Liberias Regierung hat jeder Familie, die Ebola-Opfer zu beklagen hat,
5.000 Dollar versprochen. Die meisten haben nichts bekommen. Die Behörden
verlangen Sterbeurkunden als Nachweis, erzählen die, die es versucht haben.
Damals wurden aber keine ausgestellt, es gab Wichtigeres zu tun.

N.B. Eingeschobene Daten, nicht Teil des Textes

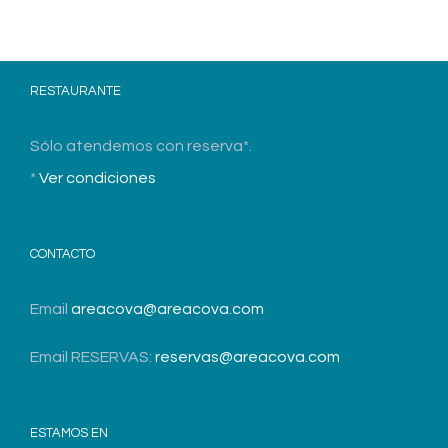
RESTAURANTE
Sólo atendemos con reserva*.
*
Ver condiciones
CONTACTO
Email
areacova@areacova.com
Email RESERVAS:
reservas@areacova.com
ESTAMOS EN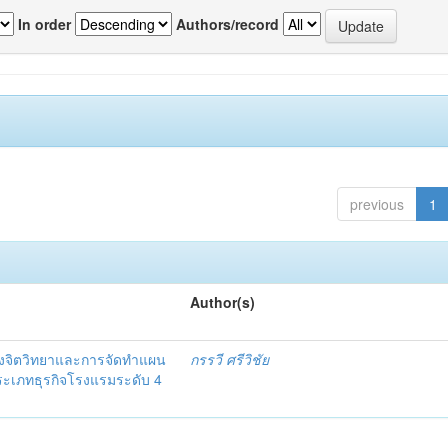
In order
Authors/record
previous
1
Author(s)
งจิตวิทยาและการจัดทำแผน
กรรวี ศรีวิชัย
 ประเภทธุรกิจโรงแรมระดับ 4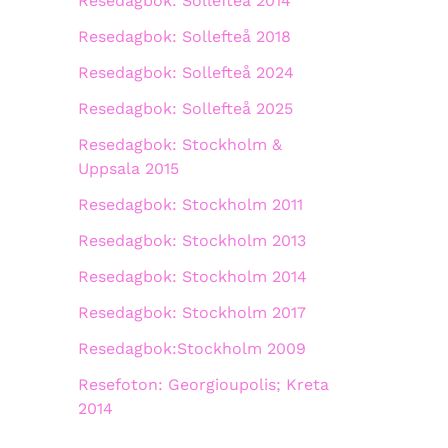
Resedagbok: Sollefteå 2014
Resedagbok: Sollefteå 2018
Resedagbok: Sollefteå 2024
Resedagbok: Sollefteå 2025
Resedagbok: Stockholm &
Uppsala 2015
Resedagbok: Stockholm 2011
Resedagbok: Stockholm 2013
Resedagbok: Stockholm 2014
Resedagbok: Stockholm 2017
Resedagbok:Stockholm 2009
Resefoton: Georgioupolis; Kreta
2014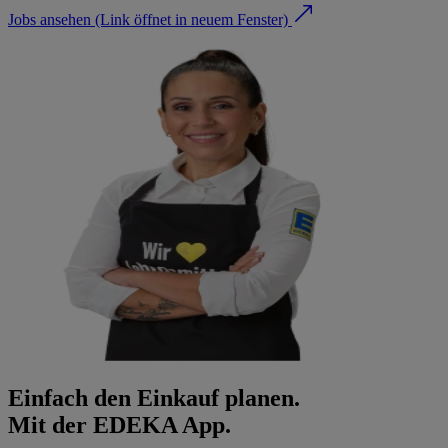
Jobs ansehen
(Link öffnet in neuem Fenster)
Einfach den Einkauf planen.
Mit der EDEKA App.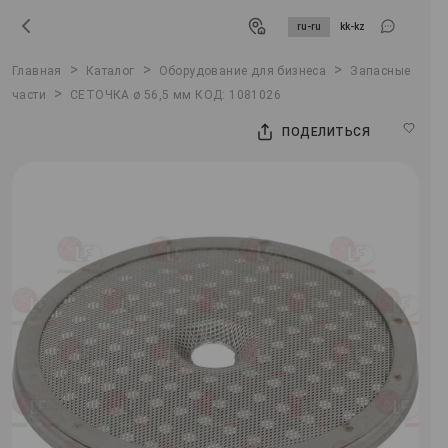
ru-ru
kk-kz
>
>
>
Главная
Каталог
Оборудование для бизнеса
Запасные
>
части
СЕТОЧКА ø 56,5 мм КОД: 1081026
ПОДЕЛИТЬСЯ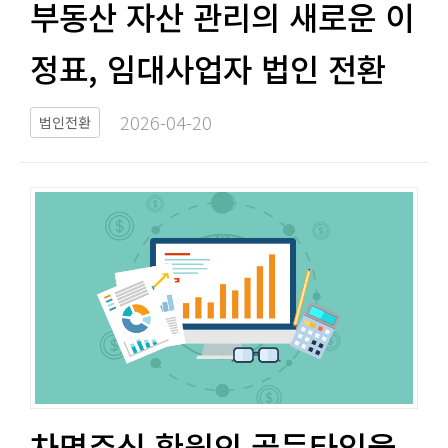
부동산 자산 관리의 새로운 이
정표, 임대사업자 법인 전환​​
2026-04-20​
법인전환
차명주식 환원의 골든타임을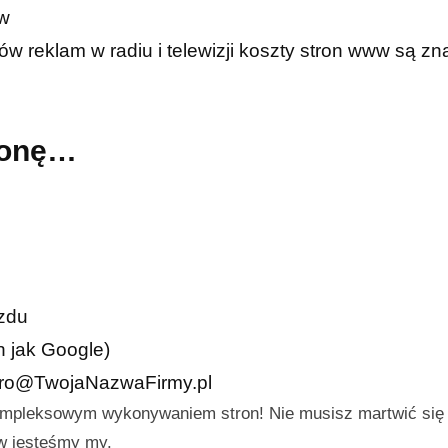
ów
w reklam w radiu i telewizji koszty stron www są zn
tronę…
azdu
h jak Google)
iuro@TwojaNazwaFirmy.pl
ompleksowym wykonywaniem stron! Nie musisz martwić się
aw jesteśmy my.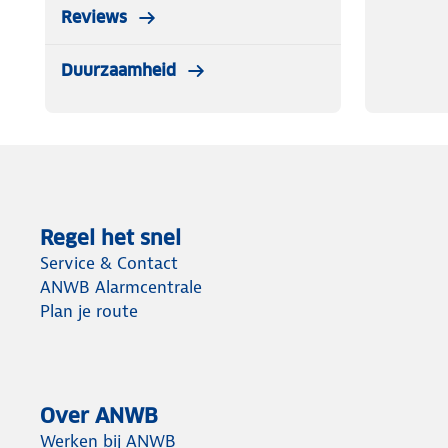
Reviews
Duurzaamheid
Regel het snel
Service & Contact
ANWB Alarmcentrale
Plan je route
Over ANWB
Werken bij ANWB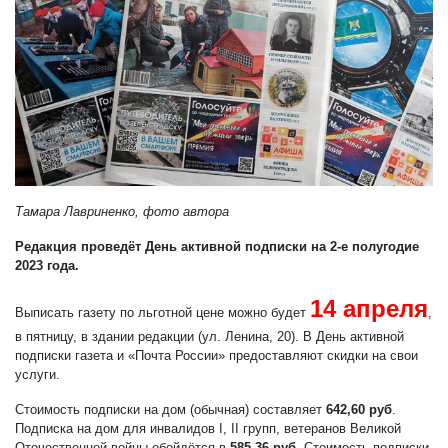
Тамара Лавриненко, фото автора
Редакция проведёт День активной подписки на 2-е полугодие
2023 года.
14 апреля
Выписать газету по льготной цене можно будет
,
в пятницу, в здании редакции (ул. Ленина, 20). В День активной
подписки газета и «Почта России» предоставляют скидки на свои
услуги.
Стоимость подписки на дом (обычная) составляет
642,60 руб
.
Подписка на дом для инвалидов I, II групп, ветеранов Великой
Отечественной войны обойдётся в
585,36 руб
. Стоимость подписки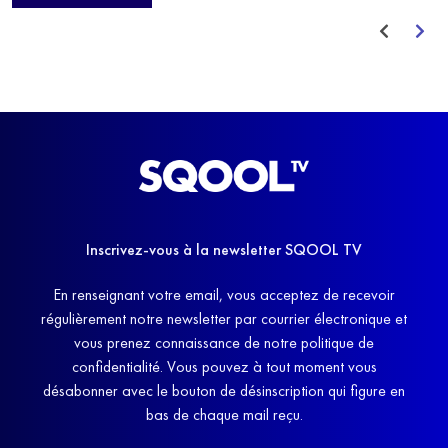
avant de trouver un nouvel équilibre.
Inscrivez-vous à la newsletter SQOOL TV
En renseignant votre email, vous acceptez de recevoir
régulièrement notre newsletter par courrier électronique et
vous prenez connaissance de notre politique de
confidentialité. Vous pouvez à tout moment vous
désabonner avec le bouton de désinscription qui figure en
bas de chaque mail reçu.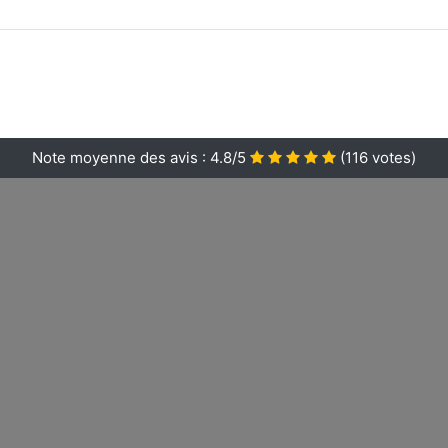
Note moyenne des avis :
4.8/5
(
116
votes)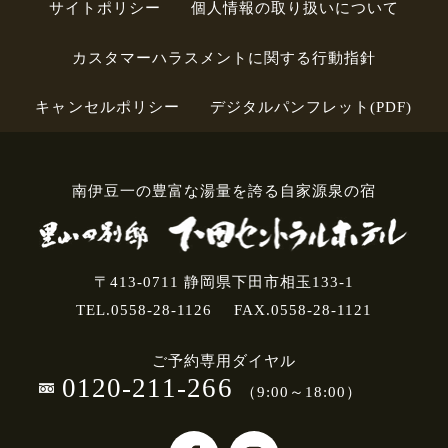
サイトポリシー
個人情報の取り扱いについて
カスタマーハラスメントに関する行動指針
キャンセルポリシー
デジタルパンフレット(PDF)
南伊豆一の豊富な湯量を誇る自家源泉の宿
〒413-0711 静岡県下田市相玉133-1
TEL.0558-28-1126
FAX.0558-28-1121
ご予約専用ダイヤル
0120-211-266
（9:00～18:00）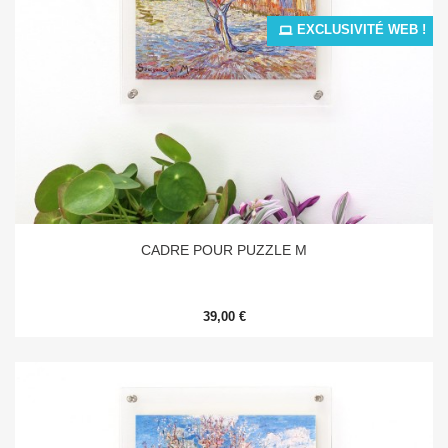
EXCLUSIVITÉ WEB !
CADRE POUR PUZZLE M
39,00 €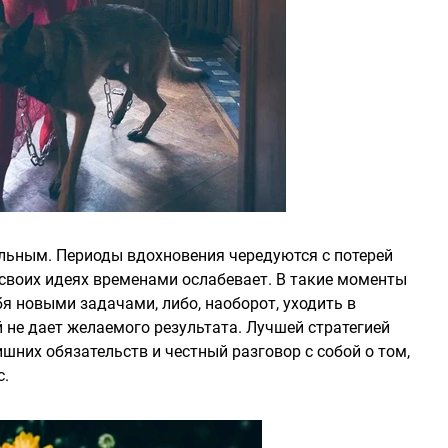
льным. Периоды вдохновения чередуются с потерей
 своих идеях временами ослабевает. В такие моменты
я новыми задачами, либо, наоборот, уходить в
 не дает желаемого результата. Лучшей стратегией
шних обязательств и честный разговор с собой о том,
с.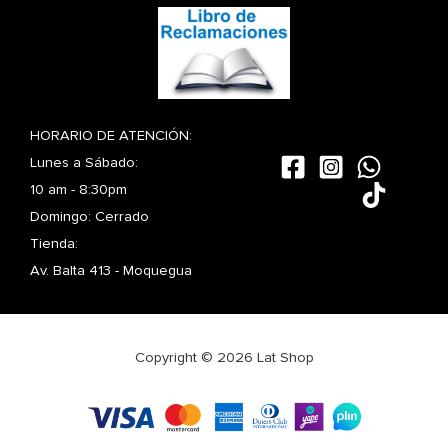
HORARIO DE ATENCIÓN:
Lunes a Sábado:
10 am - 8:30pm
Domingo: Cerrado
Tienda:
Av. Balta 413 - Moquegua
Copyright © 2026 Lat Shop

„Es ist überhaupt nicht klar, wo die Ebola-Hilfsgelder gelandet sind”, sagt
Sylvester Tevez, der Vorsitzende der Aktivistengruppe Organization for
Better Liberia. Er habe die Bücher mancher Organisationen gesehen. Darin
kann man das nicht nachvollziehen, sagt er.
Liberias Antikorruptionsbehörde erklärte im April, 800.000 US-Dollar
Ebola-Hilfsgelder seien spurlos verschwunden, das meiste im
Verteidigungsministerium. Die liberianische Rechnungsprüfbehörde nahm sich
die Ausgaben des National Ebola Trust Fund (NETF) in Höhe von 13 Millionen
US-Dollar vor und erklärte, die Geschäfte des NETF seien „von finanziellen
Unregelmäßigkeiten und unzulänglicher Kontrolle gekennzeichnet”.
Der Schatten von Ebola lastet auf Liberia. Es ist still auf den Straßen.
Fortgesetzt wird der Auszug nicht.